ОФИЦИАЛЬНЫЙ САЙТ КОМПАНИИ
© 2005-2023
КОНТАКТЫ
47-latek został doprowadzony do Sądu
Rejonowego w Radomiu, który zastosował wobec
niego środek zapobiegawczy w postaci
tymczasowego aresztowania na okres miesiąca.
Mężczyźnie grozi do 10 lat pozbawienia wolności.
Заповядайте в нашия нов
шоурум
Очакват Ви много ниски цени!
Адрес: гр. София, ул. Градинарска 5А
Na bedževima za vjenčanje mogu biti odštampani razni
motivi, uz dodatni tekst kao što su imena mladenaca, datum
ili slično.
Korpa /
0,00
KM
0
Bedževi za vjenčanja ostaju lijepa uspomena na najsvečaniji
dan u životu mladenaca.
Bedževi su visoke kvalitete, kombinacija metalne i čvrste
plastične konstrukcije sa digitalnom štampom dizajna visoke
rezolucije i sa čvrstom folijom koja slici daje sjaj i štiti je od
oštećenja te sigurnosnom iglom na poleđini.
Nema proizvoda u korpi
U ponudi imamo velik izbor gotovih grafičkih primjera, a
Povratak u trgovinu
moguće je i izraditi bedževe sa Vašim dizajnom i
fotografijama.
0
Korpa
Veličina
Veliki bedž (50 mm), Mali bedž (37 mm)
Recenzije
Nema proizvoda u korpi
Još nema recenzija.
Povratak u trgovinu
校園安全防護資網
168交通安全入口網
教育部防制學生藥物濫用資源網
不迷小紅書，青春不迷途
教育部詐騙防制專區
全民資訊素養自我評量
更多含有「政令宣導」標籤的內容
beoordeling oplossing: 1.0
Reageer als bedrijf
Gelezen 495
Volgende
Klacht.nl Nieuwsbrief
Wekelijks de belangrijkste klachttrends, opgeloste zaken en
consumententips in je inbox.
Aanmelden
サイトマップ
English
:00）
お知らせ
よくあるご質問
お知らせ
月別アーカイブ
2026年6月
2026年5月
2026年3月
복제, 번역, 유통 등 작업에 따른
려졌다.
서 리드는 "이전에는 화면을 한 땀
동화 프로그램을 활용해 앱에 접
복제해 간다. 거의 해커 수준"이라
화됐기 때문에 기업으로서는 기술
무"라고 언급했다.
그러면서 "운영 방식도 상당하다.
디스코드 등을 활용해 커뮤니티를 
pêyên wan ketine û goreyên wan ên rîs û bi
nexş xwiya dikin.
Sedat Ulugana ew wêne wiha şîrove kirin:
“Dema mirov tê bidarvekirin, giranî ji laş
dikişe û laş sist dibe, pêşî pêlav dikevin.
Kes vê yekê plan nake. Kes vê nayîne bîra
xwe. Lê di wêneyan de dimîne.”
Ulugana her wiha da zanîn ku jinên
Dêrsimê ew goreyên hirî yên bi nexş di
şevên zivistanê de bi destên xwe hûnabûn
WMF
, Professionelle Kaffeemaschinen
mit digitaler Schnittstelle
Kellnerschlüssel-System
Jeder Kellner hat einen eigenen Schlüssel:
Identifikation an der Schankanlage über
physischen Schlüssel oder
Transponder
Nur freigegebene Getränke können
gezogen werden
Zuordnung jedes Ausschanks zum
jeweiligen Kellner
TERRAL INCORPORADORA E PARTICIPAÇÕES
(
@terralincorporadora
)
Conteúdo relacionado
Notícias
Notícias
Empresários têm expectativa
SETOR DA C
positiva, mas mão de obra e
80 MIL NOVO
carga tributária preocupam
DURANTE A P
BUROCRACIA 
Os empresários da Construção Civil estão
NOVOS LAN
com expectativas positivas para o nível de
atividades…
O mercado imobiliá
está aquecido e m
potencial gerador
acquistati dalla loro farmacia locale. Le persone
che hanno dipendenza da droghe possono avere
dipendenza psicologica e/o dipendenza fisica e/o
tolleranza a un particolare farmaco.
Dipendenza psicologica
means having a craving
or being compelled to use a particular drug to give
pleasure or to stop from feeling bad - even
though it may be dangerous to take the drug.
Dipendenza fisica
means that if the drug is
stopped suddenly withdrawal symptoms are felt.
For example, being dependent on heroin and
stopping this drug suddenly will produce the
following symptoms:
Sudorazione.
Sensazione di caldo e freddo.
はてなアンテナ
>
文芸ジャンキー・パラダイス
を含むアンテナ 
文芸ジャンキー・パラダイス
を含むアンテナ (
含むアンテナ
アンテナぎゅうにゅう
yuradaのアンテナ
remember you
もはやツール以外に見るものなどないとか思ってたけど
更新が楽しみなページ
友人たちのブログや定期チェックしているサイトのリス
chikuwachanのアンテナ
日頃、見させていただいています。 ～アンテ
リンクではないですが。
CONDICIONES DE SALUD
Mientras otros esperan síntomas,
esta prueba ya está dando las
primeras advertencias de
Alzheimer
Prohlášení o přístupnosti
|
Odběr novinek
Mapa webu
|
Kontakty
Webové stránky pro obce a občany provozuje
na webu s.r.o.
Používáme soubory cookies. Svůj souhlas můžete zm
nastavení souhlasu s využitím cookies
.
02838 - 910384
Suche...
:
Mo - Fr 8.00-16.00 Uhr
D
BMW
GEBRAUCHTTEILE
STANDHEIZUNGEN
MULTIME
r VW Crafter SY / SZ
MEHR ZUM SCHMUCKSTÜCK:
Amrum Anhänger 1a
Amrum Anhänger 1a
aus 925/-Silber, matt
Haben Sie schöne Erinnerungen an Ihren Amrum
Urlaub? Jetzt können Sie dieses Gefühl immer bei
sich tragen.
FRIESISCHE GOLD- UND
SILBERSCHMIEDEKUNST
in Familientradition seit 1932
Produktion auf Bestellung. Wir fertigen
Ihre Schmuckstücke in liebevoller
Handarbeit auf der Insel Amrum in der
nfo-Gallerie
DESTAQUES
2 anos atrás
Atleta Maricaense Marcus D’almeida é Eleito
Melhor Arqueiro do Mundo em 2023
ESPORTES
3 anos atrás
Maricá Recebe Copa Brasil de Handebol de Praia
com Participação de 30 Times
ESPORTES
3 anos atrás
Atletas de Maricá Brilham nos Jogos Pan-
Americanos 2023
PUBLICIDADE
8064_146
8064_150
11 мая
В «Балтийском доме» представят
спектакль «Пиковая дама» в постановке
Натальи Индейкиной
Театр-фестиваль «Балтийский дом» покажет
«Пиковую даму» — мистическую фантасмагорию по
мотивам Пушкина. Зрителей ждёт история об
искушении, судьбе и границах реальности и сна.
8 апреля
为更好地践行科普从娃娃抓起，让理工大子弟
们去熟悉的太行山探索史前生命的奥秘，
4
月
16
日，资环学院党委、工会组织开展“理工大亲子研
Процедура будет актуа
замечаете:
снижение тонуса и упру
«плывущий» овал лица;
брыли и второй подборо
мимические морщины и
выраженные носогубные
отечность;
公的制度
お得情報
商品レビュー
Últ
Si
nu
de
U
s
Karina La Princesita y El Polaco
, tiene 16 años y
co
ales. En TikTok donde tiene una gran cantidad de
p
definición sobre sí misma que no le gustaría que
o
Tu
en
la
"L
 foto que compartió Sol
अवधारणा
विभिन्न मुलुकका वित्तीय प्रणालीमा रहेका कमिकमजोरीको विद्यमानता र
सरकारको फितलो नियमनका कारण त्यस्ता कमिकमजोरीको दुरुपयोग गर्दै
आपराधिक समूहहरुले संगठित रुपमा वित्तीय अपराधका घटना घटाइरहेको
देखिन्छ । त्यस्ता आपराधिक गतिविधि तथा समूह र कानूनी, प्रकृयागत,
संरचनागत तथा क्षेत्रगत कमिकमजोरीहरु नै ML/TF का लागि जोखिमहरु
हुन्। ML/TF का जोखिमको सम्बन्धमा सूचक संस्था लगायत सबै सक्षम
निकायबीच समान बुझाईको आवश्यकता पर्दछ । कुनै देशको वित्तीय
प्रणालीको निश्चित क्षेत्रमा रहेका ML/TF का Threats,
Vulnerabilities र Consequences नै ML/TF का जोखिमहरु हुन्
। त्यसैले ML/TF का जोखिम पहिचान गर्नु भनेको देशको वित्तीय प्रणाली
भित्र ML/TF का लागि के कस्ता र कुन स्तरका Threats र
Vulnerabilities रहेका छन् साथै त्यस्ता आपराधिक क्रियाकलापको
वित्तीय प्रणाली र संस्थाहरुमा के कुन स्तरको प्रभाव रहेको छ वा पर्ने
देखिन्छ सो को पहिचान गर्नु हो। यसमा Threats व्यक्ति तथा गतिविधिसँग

* TASK ITEM *
The required output is every line of the entries, starting at the one that contains "мотивам Пушкина. Зрителей ждёт история об" and ending at the last, copied exactly.

* RESULT *
мотивам Пушкина. Зрителей ждёт история об
искушении, судьбе и границах реальности и сна.
8 апреля
为更好地践行科普从娃娃抓起，让理工大子弟
们去熟悉的太行山探索史前生命的奥秘，
4
月
16
日，资环学院党委、工会组织开展“理工大亲子研
Процедура будет актуа
замечаете:
снижение тонуса и упру
«плывущий» овал лица;
брыли и второй подборо
мимические морщины и
выраженные носогубные
отечность;
公的制度
お得情報
商品レビュー
Últ
Si
nu
de
U
s
Karina La Princesita y El Polaco
, tiene 16 años y
co
ales. En TikTok donde tiene una gran cantidad de
p
definición sobre sí misma que no le gustaría que
o
Tu
en
la
"L
 foto que compartió Sol
अवधारणा
विभिन्न मुलुकका वित्तीय प्रणालीमा रहेका कमिकमजोरीको विद्यमानता र
सरकारको फितलो नियमनका कारण त्यस्ता कमिकमजोरीको दुरुपयोग गर्दै
आपराधिक समूहहरुले संगठित रुपमा वित्तीय अपराधका घटना घटाइरहेको
देखिन्छ । त्यस्ता आपराधिक गतिविधि तथा समूह र कानूनी, प्रकृयागत,
संरचनागत तथा क्षेत्रगत कमिकमजोरीहरु नै ML/TF का लागि जोखिमहरु
हुन्। ML/TF का जोखिमको सम्बन्धमा सूचक संस्था लगायत सबै सक्षम
निकायबीच समान बुझाईको आवश्यकता पर्दछ । कुनै देशको वित्तीय
प्रणालीको निश्चित क्षेत्रमा रहेका ML/TF का Threats,
Vulnerabilities र Consequences नै ML/TF का जोखिमहरु हुन्
। त्यसैले ML/TF का जोखिम पहिचान गर्नु भनेको देशको वित्तीय प्रणाली
भित्र ML/TF का लागि के कस्ता र कुन स्तरका Threats र
Vulnerabilities रहेका छन् साथै त्यस्ता आपराधिक क्रियाकलापको
वित्तीय प्रणाली र संस्थाहरुमा के कुन स्तरको प्रभाव रहेको छ वा पर्ने
देखिन्छ सो को पहिचान गर्नु हो। यसमा Threats व्यक्ति तथा गतिविधिसँग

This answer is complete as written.